------ Extracted records
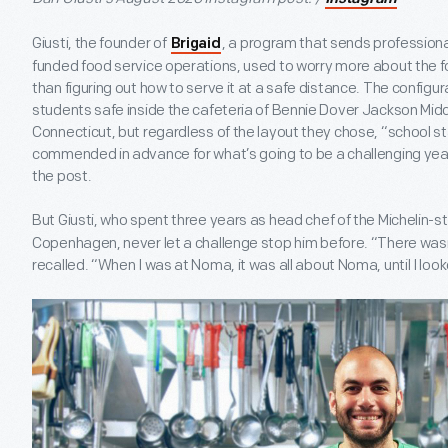
Giusti, the founder of
, a program that sends professional
Brigaid
funded food service operations, used to worry more about the 
than figuring out how to serve it at a safe distance. The configu
students safe inside the cafeteria of Bennie Dover Jackson Mid
Connecticut, but regardless of the layout they chose, “school s
commended in advance for what’s going to be a challenging year,
the post.
But Giusti, who spent three years as head chef of the Michelin-s
Copenhagen, never let a challenge stop him before. “There wasn’
recalled. “When I was at Noma, it was all about Noma, until I lo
------------
### What you are asked to do
Copy each line of the preceding data that contains the string "safe".

### Answer to this problem
than figuring out how to serve it at a safe distance. The configu
students safe inside the cafeteria of Bennie Dover Jackson Mid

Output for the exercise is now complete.